Not Everyone is Innocent


Evidence of Suspicion
(A Writer's report on the war on terror)
Amitava Kumar
Picador India
Price: INR 350

Abdullah Khan

Terrorism, according to the Oxford Advanced Learner's Dictionary, is the use of violence for political aims or to force a government to act, especially because of the fear it causes among people. What if a democratic government itself indulges in an act of violence against its own citizenry or people elsewhere as the means to some sort of imagined noble end? Is it still called Terrorism, or will we invent some fancy term like war against terror to cloak the immorality of the act?

Another question: how justified is a state to incite or instigate a citizen to commit a crime, when it suspects that person is likely to commit some crime in the future, and then punish him or her for a crime he or she never committed? Is it not in the penal code of every country that an abettor of crime should be treated on a par with the actual perpetuator of that crime? Then what is the status of the state?

Amitava Kumar's intriguingly titled book Evidence of Suspicion raises many more such questions, telling us how in this post 9/11 world, the liberal democratic states, from the USA to India, have become so paranoid while dealing with terrorism that their wars on terror have destroyed as many innocent lives, if not more, as terrorism has done. The book cites many examples where individuals were victims of state brutality in the name of fighting the scourge of extremism.
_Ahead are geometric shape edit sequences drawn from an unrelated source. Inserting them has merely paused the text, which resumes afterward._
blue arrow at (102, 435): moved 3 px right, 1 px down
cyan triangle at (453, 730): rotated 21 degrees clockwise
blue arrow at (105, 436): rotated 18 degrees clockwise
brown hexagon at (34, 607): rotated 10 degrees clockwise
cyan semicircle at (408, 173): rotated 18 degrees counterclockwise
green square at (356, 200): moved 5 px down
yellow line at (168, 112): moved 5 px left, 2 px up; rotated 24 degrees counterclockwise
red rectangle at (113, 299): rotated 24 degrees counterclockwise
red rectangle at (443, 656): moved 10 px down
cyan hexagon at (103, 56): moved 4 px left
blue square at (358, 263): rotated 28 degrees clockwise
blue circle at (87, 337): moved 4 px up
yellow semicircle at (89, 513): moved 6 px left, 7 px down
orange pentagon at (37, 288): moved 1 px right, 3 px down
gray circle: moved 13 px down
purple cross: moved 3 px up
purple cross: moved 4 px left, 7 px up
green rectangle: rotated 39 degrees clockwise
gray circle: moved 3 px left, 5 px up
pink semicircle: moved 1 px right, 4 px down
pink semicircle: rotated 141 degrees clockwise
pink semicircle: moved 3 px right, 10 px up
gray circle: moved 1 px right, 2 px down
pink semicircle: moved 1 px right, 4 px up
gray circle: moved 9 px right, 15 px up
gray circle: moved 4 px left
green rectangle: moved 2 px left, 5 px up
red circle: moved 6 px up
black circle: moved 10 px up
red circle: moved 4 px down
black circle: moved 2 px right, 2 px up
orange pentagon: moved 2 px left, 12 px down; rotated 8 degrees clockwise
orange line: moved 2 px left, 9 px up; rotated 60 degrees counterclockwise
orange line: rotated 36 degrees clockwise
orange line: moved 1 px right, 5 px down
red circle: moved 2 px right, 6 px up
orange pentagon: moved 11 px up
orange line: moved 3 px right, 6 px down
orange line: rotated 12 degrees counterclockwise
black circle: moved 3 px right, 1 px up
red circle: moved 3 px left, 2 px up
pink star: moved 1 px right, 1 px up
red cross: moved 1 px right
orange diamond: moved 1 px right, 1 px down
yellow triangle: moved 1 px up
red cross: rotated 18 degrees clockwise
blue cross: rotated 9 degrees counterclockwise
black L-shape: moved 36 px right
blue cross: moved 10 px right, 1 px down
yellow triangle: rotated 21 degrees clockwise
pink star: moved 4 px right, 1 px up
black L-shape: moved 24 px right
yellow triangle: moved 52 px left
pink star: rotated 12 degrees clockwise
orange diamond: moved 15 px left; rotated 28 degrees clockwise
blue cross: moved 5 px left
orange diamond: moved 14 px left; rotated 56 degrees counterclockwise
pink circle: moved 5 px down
The most interesting, and strange too, is the story of Hemant Lakhani, a failed cloth salesman from London who was convicted of selling a missile to an FBI informant in USA. Lakhani was actually approached by the FBI informant who pretended to be an Islamic terrorist, to buy missiles. Though boastful of his connections with Ukrainian arms sellers, Lakhani was not able to procure any missiles. Ironically, the FBI itself had to manage missiles for Lakhani so that he could sell them to its informant.


Amitava Kumar

Of course, Lakhani was not an innocent in absolute terms, but still he had not committed any crime. And the law of natural justice suggests you can't punish somebody before he commits a crime.

Back home, Professor Kumar tells us about Iqbal Haspatel of Mumbai, who was incarcerated and tortured for days by police for possessing a missile. Later, it was discovered that the alleged missile was nothing but a part of some textile machinery. For the ignorance of the government officials, an innocent person had to suffer. Another classic example of ruthless and irresponsible behaviour of state machinery is the case of SAR Geelani. After the terrorist attack on Indian Parliament, police arrested Geelani and tortured him for months before he was finally acquitted. His detention was based on disputable evidence. Had he not been a Muslim, not a Kashmiri, not a professor of Arabic, the kind of evidence police had, might not have been enough for his arrest. But, unfortunately, he was all three. In the jaundiced eyes of the police, Geelani's religious, ethnic and professional identities made him perfectly qualified for being a 'terrorist'. To be precise, his arrest was based more on the preconceived notions of law enforcing agencies about a particular religious and ethnic group than solid evidence.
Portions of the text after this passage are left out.